MPs say plans to build a road tunnel near Stonehenge are at risk, unless money for the project can be secured.
They've issued the warning as part of a report from The House of Commons' Public Accounts Committee.
Public private finance was due to fund the scheme, but the government cancelled all future deals using that model last year.
The tunnel is a key part of plans to dual the A303 and there's been warnings without it then the benefits of other aspects may be less financially viable.
A report concludes: "If uncertainty about funding is not resolved before 2020, the timetable and viability of Stonehenge tunnel project will be put at risk.
"The Stonehenge tunnel project was to be financed under the PF2 private finance initiative but in October 2018, the Chancellor cancelled future private finance deals, including for this project.

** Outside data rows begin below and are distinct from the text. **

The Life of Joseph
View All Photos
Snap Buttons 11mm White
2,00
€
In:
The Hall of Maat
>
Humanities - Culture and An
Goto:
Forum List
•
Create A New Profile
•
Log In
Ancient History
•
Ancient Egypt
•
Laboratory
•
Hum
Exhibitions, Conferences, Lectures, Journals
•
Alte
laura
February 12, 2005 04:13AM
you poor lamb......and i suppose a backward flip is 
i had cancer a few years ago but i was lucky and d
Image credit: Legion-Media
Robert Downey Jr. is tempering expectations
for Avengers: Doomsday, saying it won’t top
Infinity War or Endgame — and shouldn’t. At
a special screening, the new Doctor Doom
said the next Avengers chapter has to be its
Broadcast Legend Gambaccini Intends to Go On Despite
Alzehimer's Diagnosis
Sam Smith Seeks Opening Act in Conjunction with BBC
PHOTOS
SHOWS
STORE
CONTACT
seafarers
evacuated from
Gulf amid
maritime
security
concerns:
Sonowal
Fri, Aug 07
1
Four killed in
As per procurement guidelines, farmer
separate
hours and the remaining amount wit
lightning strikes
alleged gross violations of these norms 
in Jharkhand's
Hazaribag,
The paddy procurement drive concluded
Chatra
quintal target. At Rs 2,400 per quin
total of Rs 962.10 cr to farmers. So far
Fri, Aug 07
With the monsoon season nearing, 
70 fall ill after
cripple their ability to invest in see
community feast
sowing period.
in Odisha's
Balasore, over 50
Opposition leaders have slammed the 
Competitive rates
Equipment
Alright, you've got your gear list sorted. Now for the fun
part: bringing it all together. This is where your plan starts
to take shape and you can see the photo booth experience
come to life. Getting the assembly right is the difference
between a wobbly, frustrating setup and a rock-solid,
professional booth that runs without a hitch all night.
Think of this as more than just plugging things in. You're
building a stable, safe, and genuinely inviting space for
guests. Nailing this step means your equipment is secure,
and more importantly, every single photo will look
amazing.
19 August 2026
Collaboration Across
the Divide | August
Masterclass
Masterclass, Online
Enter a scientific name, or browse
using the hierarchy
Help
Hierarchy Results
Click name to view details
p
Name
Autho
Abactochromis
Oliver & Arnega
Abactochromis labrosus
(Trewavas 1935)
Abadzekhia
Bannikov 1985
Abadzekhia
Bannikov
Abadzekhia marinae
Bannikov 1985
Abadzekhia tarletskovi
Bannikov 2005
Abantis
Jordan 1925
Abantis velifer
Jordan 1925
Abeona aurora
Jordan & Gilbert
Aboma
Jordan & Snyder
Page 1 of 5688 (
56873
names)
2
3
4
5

"The Department says that it and HM Treasury remain committed to the project and the Treasury has released funding of £21.5 million during 2019-20 to allow the project to keep going.
"However, the Department does not expect to fund the project from its £25.3 billion draft funding envelope for the second Road Investment Strategy (2020 to 2025). It intends to make a case to HM Treasury for additional funding for the project as part of the next Spending Review, the timing of which is still uncertain.
"The Department says that only having a one-year settlement would raise questions about whether the scheme could continue to the same timeframe.
"Highways England says that it must have funding certainty by the end of the year if it is to begin the commercial process to find a construction contractor in the first quarter of next year and keep to its 2026 target opening date.
"It says that without funding clarity, potential suppliers will not be willing to incur the high bidding costs involved.
"The Department's view is that “if we want this scheme to continue, and to continue in a sensible and efficient way to the current project timeframe, we cannot wait another year, or however long it takes to carry out a spending review."
The report recommends: "The Department and Highways England must plan for what alternative funding arrangements or delivery plans it could put in place, in the event that HM Treasury does not confirm longer term funding by the end of the year."